A couple of years later, in 2006, I had the opportunity to work with another woman. Also in her late 80s, she had been widowed years earlier. Her estate was about $50 million, and at that time, it was possible for an individual to leave $2 million to their loved ones before being taxed on the excess at 46 percent. Essentially, if this woman didn’t make other plans, the government was going to take more than $22 million of the estate upon her death.
Her kids made it clear that they didn’t need an inheritance from their mother. With the inheritance their father had already left them, in addition to their own successful careers, the children simply didn’t want the extra inheritance. They encouraged their mother to use it to help others instead. What they did not want was the government to take almost half of her estate when it could be used to fuel causes the family cared about.

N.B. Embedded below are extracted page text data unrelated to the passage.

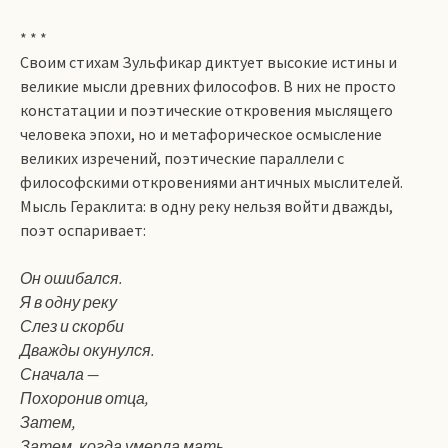
* * *
Своим стихам Зульфикар диктует высокие истины и
великие мысли древних философов. В них не просто
констатации и поэтические откровения мыслящего
человека эпохи, но и метафорическое осмысление
великих изречений, поэтические параллели с
философскими откровениями античных мыслителей.
Мысль Гераклита: в одну реку нельзя войти дважды,
поэт оспаривает:
Он ошибался.
Я в одну реку
Слез и скорби
Дважды окунулся.
Сначала —
Похоронив отца,
Затем,
Затем, когда умерла мать.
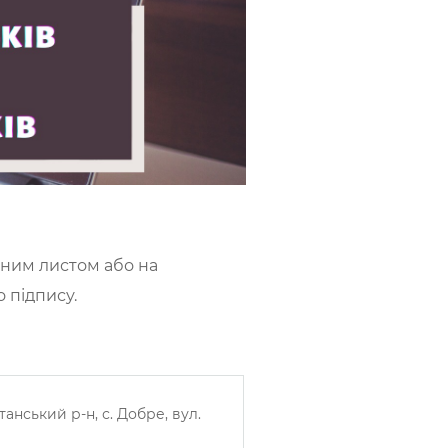
айним листом або на
 підпису.
анський р-н, с. Добре, вул.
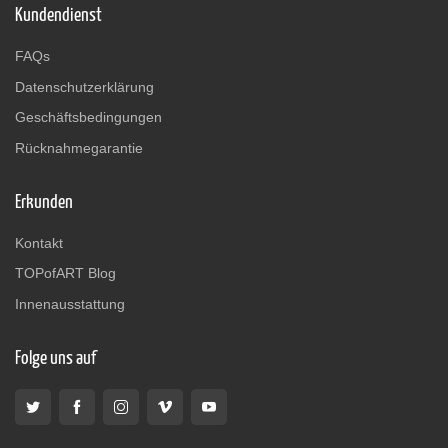
Kundendienst
FAQs
Datenschutzerklärung
Geschäftsbedingungen
Rücknahmegarantie
Erkunden
Kontakt
TOPofART Blog
Innenausstattung
Folge uns auf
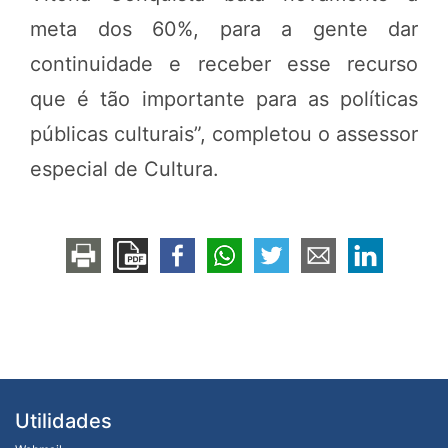
meta dos 60%, para a gente dar
continuidade e receber esse recurso
que é tão importante para as políticas
públicas culturais”, completou o assessor
especial de Cultura.
Utilidades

They asked her to consider modifying her estate plan to give a large portion of the estate to charity and to also start giving while she was living, so that she could experience the joy of seeing the impact her giving had on the lives of others.

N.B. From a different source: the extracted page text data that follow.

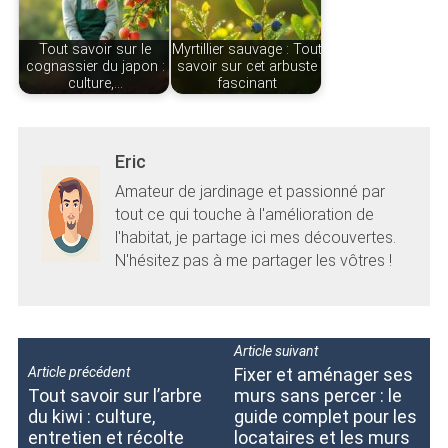
Tout savoir sur le
Myrtillier sauvage : Tout
cognassier du japon :
savoir sur cet arbuste
culture,…
fascinant
Eric
Amateur de jardinage et passionné par
tout ce qui touche à l'amélioration de
l'habitat, je partage ici mes découvertes.
N'hésitez pas à me partager les vôtres !
Article suivant
Article précédent
Fixer et aménager ses
Tout savoir sur l’arbre
murs sans percer : le
du kiwi : culture,
guide complet pour les
entretien et récolte
locataires et les murs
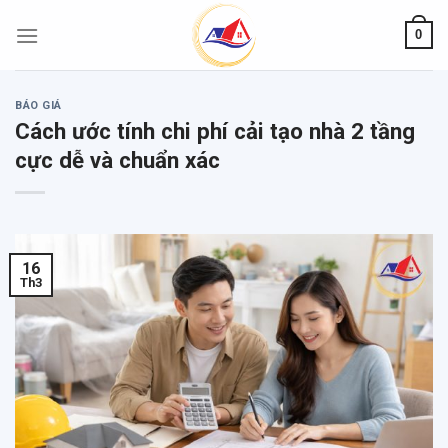
Skip
0
to
content
BÁO GIÁ
Cách ước tính chi phí cải tạo nhà 2 tầng
cực dễ và chuẩn xác
16
Th3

I talked to this woman on multiple occasions. I could tell she was a little nervous about the idea, so with the help of her professional advisors I ran the numbers and showed her that she could lose more than half of her estate to market risk, triple her spending, and even live past 120 years old, and she would not run out of the resources she needed to support herself. But do you think she made the gift? No. She did not.
Despite having more than she would ever need, she lived in fear that she might run out. The sad part of this story isn’t that she did die, and the government did take a sizable portion of her estate. The sad part is that here was a woman who had been exceedingly blessed by her Heavenly Father with more than enough resources to care for her every financial need; yet, she lived in a constant state of fear that it would never be enough. In her fear, she never experienced the peace and joy of true financial freedom.

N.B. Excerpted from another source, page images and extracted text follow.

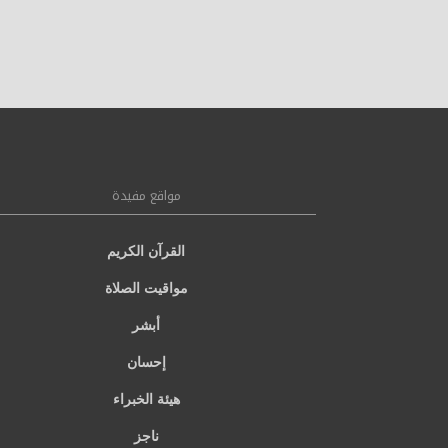
مواقع مفيدة
القرآن الكريم
مواقيت الصلاة
أبشر
إحسان
هيئة الخبراء
ناجز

These women and their stories have stayed with me and taught me a valuable lesson. Through them, I’ve come to realize that the decision to give or to keep is, first and foremost, a heart condition. Please don’t miss the point. These stories are not about whether these women gave charitably or not. We have many examples in the Bible of God asking his people to keep and store for his future purposes. The important message in the stories of these women is found in the role they allowed their wealth to play in their hearts. Our identity and our security were never supposed to be wrapped up in our resources. Christ alone is worthy to sit on the throne of our hearts, as our identity, our security, and the author of all of our days.
In Philippians 4, the Apostle Paul says he’s learned the secret of being content in the midst of facing plenty and hunger, abundance and need. It’s in doing all things through Christ who strengthens us. As we think about our finances, if we begin hearing the whispers of our thought life saying, “I’ll be happy when …” or “Anything but that, Lord,” it might be time for a heart check-up to see where we’re placing our hope and security these days.
In the stark contrast between the stewardship journeys of these two women, we can see the truth about financial freedom. It’s not really about income and expenses. It’s beyond having greater assets than liabilities. It’s about being willing to ask ourselves the tough questions. What are the identities we cling to? What makes us use the words “me” and “my” when we think about our business, our investments, our retirement plans? We know in our heads that all we have is God’s and that we are to steward these for his purposes, but can we grasp that truth fully in our hearts? Only when we do will we be people who live thriving, joyful lives of transformative generosity and true financial freedom.